You might want to visit Spark context's API documentation (http://bit.ly/SparkContextScalaAPI) to look at the details of these methods as some are overloaded and allow you to pass certain arguments to load a variety of the file types.

Once an RDD is created you can operate on the RDD by applying transformations or actions, which will operate on the RDD in parallel.

Note

When reading a file from a local file system, make sure that the path exists on all the worker nodes. You might want to use a network-mounted shared file system as well.

Spark's textFile() method provides a number of different useful features most notably, the ability to scan a directory, working with compressed files and using wildcard characters. People who are working with production systems and need to work with machine logs will appreciate the usefulness of this feature.

For example, in your Spark folder you have two .md files, and while we have already loaded README.md previously, let's use wildcard characters to read all the .md files, and try other options:

Figure 2.9: Different uses of the textFile() method in Scala

Loading a text file in Python is quite similar with a familiar syntax.

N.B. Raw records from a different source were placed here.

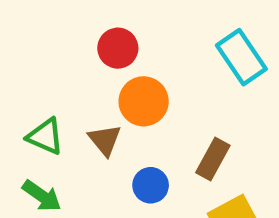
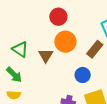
brown rectangle: (213, 159) -> (95, 49), moved
blue circle: (151, 185) -> (83, 75), moved

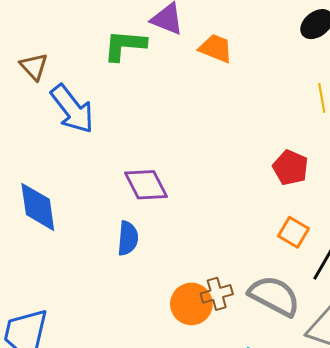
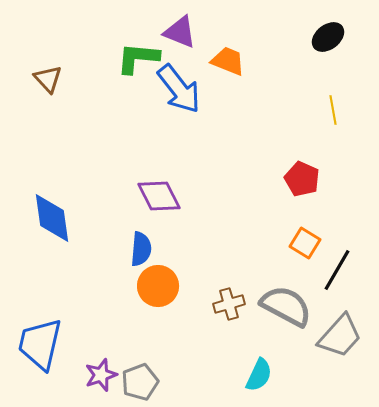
blue arrow: (72, 109) -> (179, 89), moved
orange circle: (191, 304) -> (158, 286), moved

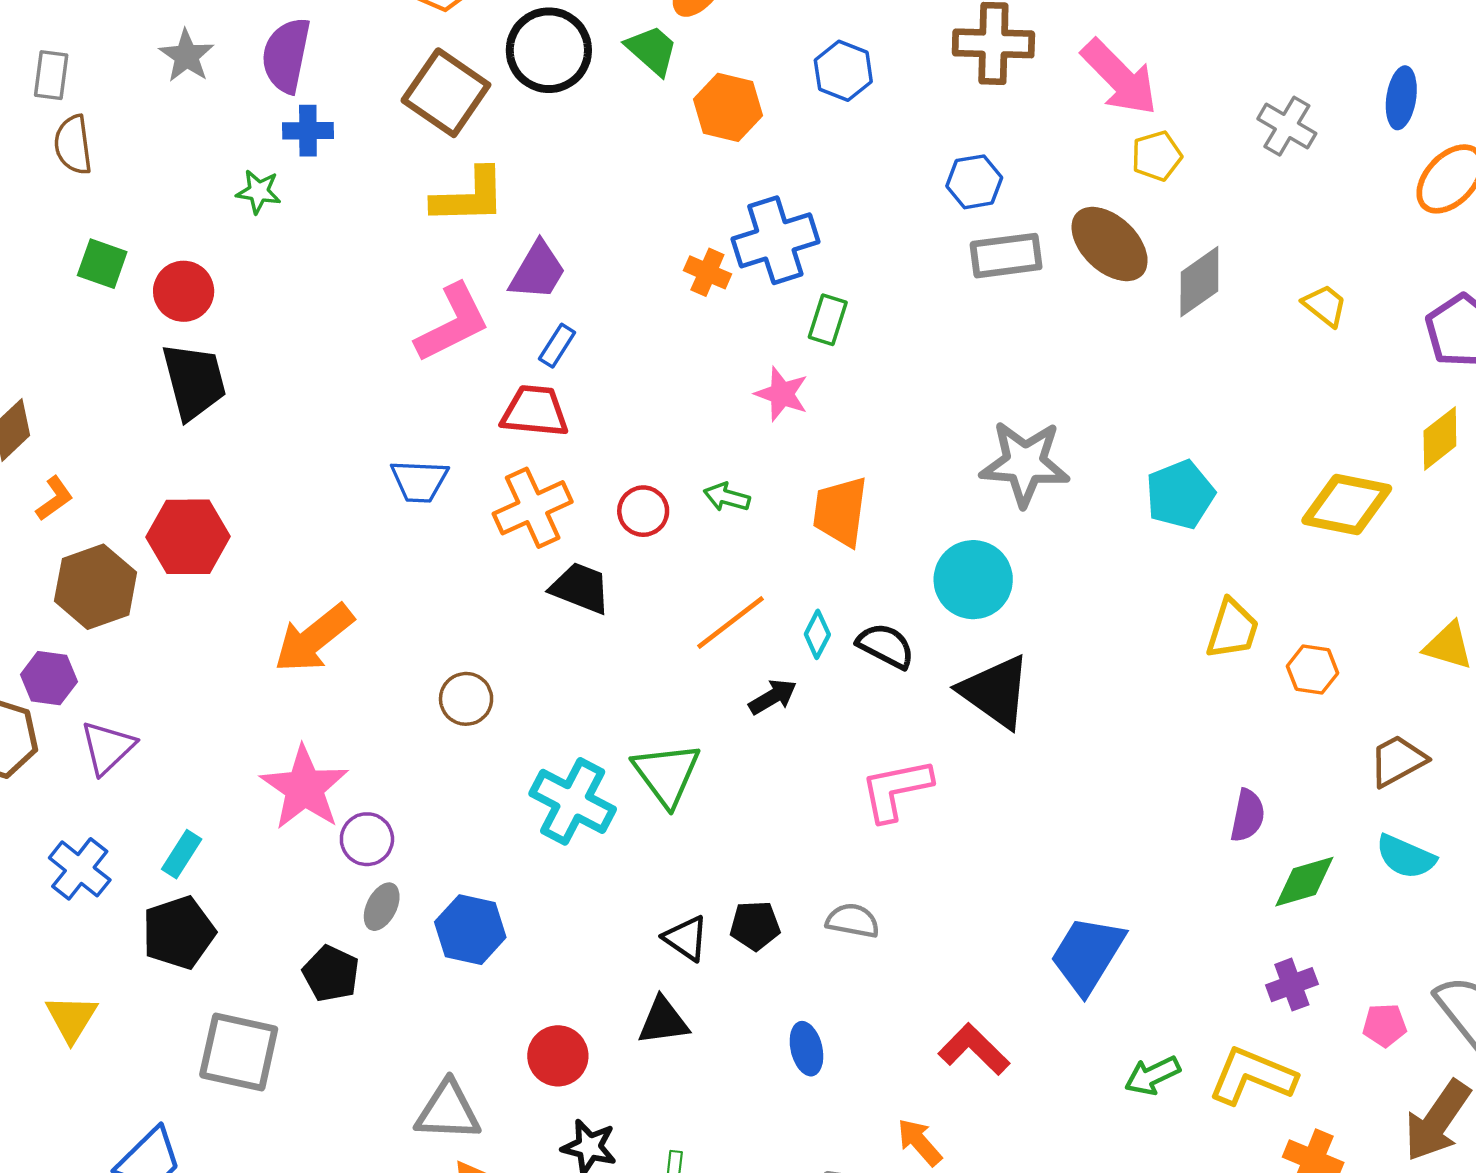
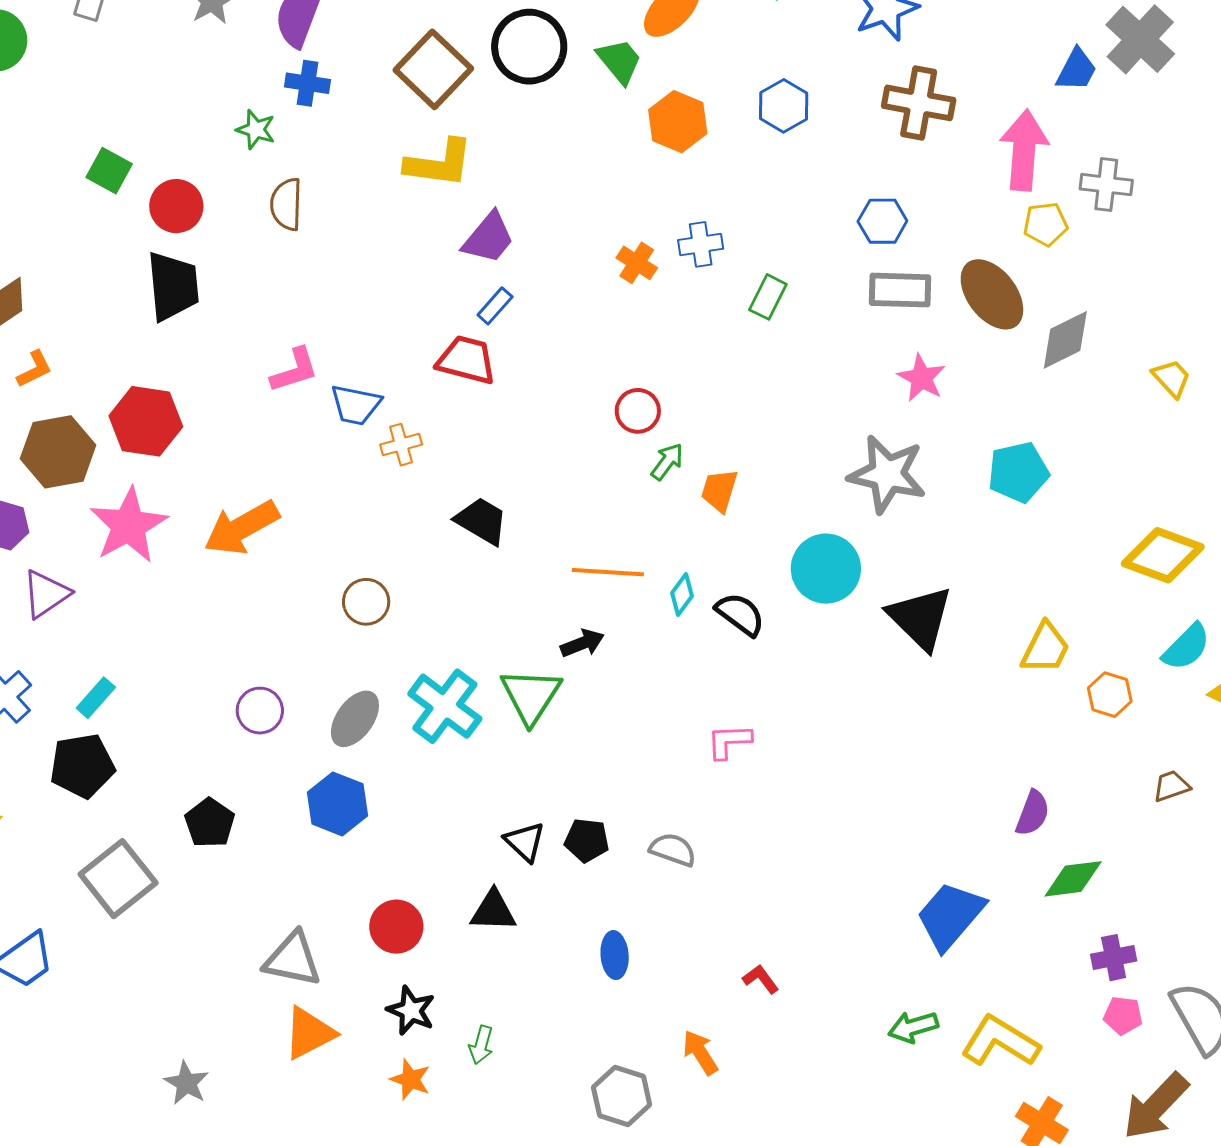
pink arrow: (1119, 77) -> (1024, 150), turned -140
gray cross: (1287, 126) -> (1106, 185), moved, turned -33
brown semicircle: (73, 145) -> (286, 204), moved
blue cross: (775, 240) -> (701, 244), size x0.6
green rectangle: (828, 320) -> (768, 297), moved
pink L-shape: (452, 323) -> (294, 370), moved, size x0.7
pink star: (782, 394) -> (922, 378), moved
cyan pentagon: (1180, 495) -> (1018, 472), moved
green arrow: (727, 497) -> (667, 462), moved, turned 102
orange cross: (533, 508) -> (401, 445), moved, size x0.6
red circle: (643, 511) -> (638, 411), moved
orange trapezoid: (840, 511) -> (719, 490), size x0.7
orange line: (731, 623) -> (608, 572), turned 32
black triangle: (995, 692) -> (920, 618), moved
black arrow: (773, 697) -> (582, 643), moved
brown trapezoid: (1398, 761) -> (1171, 786), size x0.7
pink star: (304, 788) -> (129, 525), moved
pink L-shape: (896, 790) -> (729, 741), size x0.7
cyan semicircle: (1406, 857) -> (1186, 647), moved, turned -78
gray ellipse: (382, 907) -> (355, 719), moved, size x1.4
blue trapezoid: (1088, 955) -> (950, 916), moved
purple cross: (1292, 985) -> (1114, 958), moved
red L-shape: (974, 1049) -> (761, 979), size x0.6
gray square: (239, 1052) -> (118, 879), turned 30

You will still call the textFile() method in the Spark context and then use the RDD for other operations, such as transformations and actions:

Figure 2.10: Different uses of the textFile() method in Python

Similarly, for Java the relevant code examples would be as follows:

//To read all the md files in the directory 
JavaRDD<String> dataFiles = sc.textFile("*.md"); 
 
//To read the README.md file 
JavaRDD<String> readmeFile = sc.textFile("README.md"); 
 
//To read all CONTRIBUTIONS.md file 
JavaRDD<String> contributions = sc.textFile("CONT*.md");

So far we have only worked with the local file system. How difficult would it be to read the file from a file system such as HDFS or S3? Let's have a quick look at the various options made available to us via Spark.

Note

I expect most of the audience to be already familiar with HDFS and Hadoop already, and how to load the data onto Hadoop. If you still haven't started your journey to Hadoop, you might want to take a look at the following Hadoop quick start guide to get you started: http://bit.ly/HadoopQuickstart.

We now have some data loaded onto HDFS. The data is available in the /spark/sample/telcom directory. These are sample Call Detail Records (CDRs) created to serve the purpose of this exercise. You will find the sample data on this book's GitHub page:

//Load the data onto your Hadoop cluster 
Hadoop fs -copyFromLocal /spark/data/ /spark/sample/telecom/ 
 
//Accessing the HDFS data from Scala-Shell 
val dataFile = sc.textFile("hdfs://yournamenode:8020/spark/sample/telecom/2016*.csv") 
 
//Accessing the HDFS data from Python Shell 
dataFile = sc.textFile("hdfs://yournamenode:8020/spark/sample/telecom/2016*.csv")

You can access Amazon S3 in a very similar way.

Now that we have looked at the RDD creation process, let us quickly look at the types of operations that can be performed on an RDD.